According to the topic of intent detection and slot filling in a task-oriented dialog system, we tested many studies on ATIS that focus on the intent-detection or slot-filling tasks to serve as baselines.

RNN-LSTM: Hakkani-Tür presented an approach that jointly modeled slot filling, intent detection, and domain classification in a single bidirectional RNN with LSTM cells [26].
Attention-based RNN: Liu and Lane studied using an RNN for the NLU task, with particular attention on modeling the output sequence dependencies [27]. The authors proposed to model the slot-label dependencies using a sampling approach by feeding the sampled output labels back to the sequence state.
Slot-gated: Chih-Wen proposed a slot-gated model that introduces an additional gate that leverages the intent context vector to improve the slot-filling performance [28].
CAPSULE-NLU: C. Zhang proposed a capsule-based neural network model that accomplished slot filling and intent detection via a dynamic routing-by-agreement scheme [37].
Joint BERT: Q. Chen proposed a joint intent-classification and slot-filling model based on BERT [33].

4.3. Experimental Setup

LSTM and CNN are meta modules in our joint model. According to the setup of the CNN, the number of filters in the convolution layer was set to 64 and the size of the kernel was set to 5. We used the ReLU function as the activation function. The convolutional initialization is orthogonal. With respect to the setup of LSTM and Bi-LSTM, the number of units was set to 128 and the number of hidden vectors was set to 64. During the regularized model training, the dropout rate value was set to 0.5 for acyclic connections, and the maximum number of iterations was set to 100 and 120 on the ATIS and Snips datasets respectively.
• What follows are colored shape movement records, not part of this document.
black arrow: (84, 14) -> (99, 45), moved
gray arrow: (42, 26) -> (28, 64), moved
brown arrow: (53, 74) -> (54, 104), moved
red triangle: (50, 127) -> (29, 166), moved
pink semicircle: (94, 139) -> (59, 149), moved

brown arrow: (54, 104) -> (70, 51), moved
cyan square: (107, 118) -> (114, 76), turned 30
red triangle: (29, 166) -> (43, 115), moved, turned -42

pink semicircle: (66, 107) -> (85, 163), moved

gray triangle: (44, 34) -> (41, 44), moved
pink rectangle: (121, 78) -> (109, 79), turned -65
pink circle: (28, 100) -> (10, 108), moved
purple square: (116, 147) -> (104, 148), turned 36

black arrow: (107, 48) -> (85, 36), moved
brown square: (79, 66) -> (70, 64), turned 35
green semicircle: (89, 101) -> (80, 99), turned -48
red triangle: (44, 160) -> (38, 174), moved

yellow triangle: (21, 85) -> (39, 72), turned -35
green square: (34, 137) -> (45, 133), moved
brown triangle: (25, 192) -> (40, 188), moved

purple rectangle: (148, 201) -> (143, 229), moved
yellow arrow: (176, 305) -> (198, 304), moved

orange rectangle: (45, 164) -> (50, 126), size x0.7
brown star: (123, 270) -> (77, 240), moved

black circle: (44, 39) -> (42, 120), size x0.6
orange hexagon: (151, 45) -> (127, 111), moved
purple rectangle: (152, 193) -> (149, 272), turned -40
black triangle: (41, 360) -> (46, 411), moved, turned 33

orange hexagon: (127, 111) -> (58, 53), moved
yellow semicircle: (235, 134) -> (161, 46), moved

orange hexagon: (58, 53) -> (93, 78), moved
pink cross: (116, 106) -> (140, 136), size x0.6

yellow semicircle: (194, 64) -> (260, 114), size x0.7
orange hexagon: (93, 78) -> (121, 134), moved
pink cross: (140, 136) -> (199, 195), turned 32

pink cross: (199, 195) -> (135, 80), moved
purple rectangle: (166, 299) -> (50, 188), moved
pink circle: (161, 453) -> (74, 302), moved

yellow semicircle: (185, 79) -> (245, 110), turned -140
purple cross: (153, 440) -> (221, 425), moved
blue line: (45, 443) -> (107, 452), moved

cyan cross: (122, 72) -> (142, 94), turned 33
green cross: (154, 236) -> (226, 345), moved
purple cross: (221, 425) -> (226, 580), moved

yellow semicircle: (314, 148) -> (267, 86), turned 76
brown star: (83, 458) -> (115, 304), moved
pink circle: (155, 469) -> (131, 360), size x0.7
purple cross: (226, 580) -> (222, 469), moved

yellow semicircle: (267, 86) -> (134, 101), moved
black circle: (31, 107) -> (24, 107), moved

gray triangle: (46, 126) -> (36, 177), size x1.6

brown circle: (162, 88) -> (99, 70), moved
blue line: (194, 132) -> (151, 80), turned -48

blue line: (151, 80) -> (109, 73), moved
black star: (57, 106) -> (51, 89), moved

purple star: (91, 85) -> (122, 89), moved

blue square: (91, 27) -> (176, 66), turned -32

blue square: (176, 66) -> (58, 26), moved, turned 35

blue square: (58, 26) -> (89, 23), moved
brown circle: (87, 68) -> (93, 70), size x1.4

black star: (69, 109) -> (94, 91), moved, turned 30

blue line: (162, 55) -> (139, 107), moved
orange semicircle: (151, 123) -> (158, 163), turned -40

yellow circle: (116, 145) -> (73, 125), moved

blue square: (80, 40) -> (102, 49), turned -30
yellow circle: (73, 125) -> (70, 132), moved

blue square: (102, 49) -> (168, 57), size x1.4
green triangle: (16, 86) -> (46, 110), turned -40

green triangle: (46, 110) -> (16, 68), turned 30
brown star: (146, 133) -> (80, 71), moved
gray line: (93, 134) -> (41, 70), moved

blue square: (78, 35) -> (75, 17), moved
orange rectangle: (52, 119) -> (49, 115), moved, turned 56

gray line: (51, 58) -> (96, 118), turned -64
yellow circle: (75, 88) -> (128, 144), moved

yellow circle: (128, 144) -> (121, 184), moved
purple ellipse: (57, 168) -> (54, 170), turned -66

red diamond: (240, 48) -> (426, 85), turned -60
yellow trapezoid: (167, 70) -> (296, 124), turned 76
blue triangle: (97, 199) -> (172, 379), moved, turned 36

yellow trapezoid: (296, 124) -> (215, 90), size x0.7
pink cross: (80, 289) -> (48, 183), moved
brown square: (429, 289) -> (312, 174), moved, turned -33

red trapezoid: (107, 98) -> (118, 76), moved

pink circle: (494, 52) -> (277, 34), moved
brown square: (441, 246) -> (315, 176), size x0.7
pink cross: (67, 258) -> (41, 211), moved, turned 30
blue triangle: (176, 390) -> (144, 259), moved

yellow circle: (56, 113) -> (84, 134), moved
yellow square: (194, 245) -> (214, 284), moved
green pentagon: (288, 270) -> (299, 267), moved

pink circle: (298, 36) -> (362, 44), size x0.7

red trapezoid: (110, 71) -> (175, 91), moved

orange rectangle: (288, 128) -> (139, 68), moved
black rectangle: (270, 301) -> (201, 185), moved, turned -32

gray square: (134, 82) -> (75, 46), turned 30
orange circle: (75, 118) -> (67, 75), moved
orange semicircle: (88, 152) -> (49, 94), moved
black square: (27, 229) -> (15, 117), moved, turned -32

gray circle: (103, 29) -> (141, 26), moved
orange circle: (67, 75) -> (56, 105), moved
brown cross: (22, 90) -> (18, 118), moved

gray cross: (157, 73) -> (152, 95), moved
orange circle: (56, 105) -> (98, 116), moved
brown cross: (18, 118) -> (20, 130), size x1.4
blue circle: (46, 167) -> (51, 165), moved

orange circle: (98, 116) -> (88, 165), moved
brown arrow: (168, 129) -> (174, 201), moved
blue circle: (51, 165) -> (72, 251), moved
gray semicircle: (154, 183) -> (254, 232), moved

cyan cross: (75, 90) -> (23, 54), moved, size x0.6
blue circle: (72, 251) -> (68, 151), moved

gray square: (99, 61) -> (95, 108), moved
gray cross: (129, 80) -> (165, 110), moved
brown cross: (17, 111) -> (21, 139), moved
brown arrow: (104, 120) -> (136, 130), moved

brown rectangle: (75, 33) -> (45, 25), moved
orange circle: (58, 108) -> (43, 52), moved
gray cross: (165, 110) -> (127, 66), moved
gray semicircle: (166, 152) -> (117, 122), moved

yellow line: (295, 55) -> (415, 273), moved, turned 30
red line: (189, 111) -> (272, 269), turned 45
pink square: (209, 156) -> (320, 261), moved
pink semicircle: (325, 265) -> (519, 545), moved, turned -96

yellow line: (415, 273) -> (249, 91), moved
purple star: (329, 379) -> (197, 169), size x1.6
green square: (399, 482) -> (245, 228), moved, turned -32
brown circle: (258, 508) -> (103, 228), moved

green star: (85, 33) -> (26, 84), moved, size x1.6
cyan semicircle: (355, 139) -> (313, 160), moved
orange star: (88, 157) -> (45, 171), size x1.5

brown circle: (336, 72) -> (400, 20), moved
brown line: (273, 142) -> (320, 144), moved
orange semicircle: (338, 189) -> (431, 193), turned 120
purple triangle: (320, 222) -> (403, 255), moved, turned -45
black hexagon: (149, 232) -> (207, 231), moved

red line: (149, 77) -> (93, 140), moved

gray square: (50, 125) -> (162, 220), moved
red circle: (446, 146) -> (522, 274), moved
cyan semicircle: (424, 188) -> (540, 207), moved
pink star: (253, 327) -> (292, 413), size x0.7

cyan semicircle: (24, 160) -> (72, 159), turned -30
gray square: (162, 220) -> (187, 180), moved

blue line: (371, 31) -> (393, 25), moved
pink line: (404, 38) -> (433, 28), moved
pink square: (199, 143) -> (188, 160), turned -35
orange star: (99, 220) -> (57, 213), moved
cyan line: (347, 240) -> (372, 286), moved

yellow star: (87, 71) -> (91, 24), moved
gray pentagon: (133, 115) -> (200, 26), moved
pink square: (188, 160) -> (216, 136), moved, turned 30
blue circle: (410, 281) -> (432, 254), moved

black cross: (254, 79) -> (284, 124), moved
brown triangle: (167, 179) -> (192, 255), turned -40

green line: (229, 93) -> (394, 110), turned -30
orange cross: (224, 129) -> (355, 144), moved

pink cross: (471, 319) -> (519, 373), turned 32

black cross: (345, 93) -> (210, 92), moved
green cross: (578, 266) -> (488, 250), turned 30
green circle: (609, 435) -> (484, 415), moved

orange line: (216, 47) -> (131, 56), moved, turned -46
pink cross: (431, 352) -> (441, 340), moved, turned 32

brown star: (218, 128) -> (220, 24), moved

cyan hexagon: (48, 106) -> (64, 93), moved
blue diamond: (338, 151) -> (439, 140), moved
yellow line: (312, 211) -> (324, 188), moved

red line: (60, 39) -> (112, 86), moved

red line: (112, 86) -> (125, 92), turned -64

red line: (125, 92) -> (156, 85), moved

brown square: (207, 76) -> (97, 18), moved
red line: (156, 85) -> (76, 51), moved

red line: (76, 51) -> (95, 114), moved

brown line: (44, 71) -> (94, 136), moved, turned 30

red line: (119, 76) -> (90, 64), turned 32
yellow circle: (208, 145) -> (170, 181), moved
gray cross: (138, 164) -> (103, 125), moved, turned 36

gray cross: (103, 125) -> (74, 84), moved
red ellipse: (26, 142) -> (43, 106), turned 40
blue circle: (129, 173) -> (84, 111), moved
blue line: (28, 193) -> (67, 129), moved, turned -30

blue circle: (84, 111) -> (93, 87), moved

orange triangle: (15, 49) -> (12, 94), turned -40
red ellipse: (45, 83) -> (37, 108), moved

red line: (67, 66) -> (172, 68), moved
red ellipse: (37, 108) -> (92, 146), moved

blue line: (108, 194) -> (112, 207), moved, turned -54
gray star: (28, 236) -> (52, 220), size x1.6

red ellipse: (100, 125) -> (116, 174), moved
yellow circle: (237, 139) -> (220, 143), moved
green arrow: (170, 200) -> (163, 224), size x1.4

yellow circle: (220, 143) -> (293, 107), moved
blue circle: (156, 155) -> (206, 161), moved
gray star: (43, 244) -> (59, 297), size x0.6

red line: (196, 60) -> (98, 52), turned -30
The external knowledge base used WordNet. For the weighted-loss function, we used the weighted self-learning method based on the gradient descent algorithm to identify the weights, and the initial value was defined as 0.1. We used the Adam optimization method to adjust the parameters. Additionally, we used mini-batch training and set the mini-batch size to 16.

4.4. Results

The main task of the MTL with knowledge base for joint intent detection and slot filling that was proposed in this paper is to identify the intent and slot of the text that a user inputs in the dialog system. In this paper, the accuracy is used to evaluate the intent-detection task, and the F value is used to evaluate the slot-filling task. The experimental results are shown in Table 2. With the ATIS dataset, the accuracy values of intent detection and the F values of slot filling obtained by our model are 98.83% and 97.06% respectively, and with the Snips dataset, the accuracy value and F value are 98.79% and 97.31%, respectively. For comparison, the RNN-LSTM [26], attention-based RNN [27], slot-gated [28], joint BERT [33], and CAPSULE-NLU [37] models have demonstrated their performance on the ATIS and Snips datasets. It can be seen from Table 2 that, according to the accuracy index, our model outperforms the best joint BERT model [33] by 1.33% and 0.19% among the group of comparative models. Meanwhile, with respect to the F index, our model outperforms the best joint BERT [33] by 0.94% and 0.31% among the group of comparative models. As shown in Table 2, we performed ablation analysis on the ATIS dataset. In the ATIS dataset, without joint learning, the accuracy of intent detection drops to 96.19% from 97.40%, and the F1 score of slot filling drops to 94.90% from 96.16%. Without a knowledge base, the accuracy of intent detection drops to 98.37% from 98.83%, and the F1 score of slot filling drops to 96.42% from 97.06%. The Snips dataset demonstrates the same trends. In other words, strong associations and mutual promotion between tasks may improve the intent-detection and slot-filling performance. Moreover, integrating knowledge base facilitates the performance improvement of intent-detection and slot-filling modules.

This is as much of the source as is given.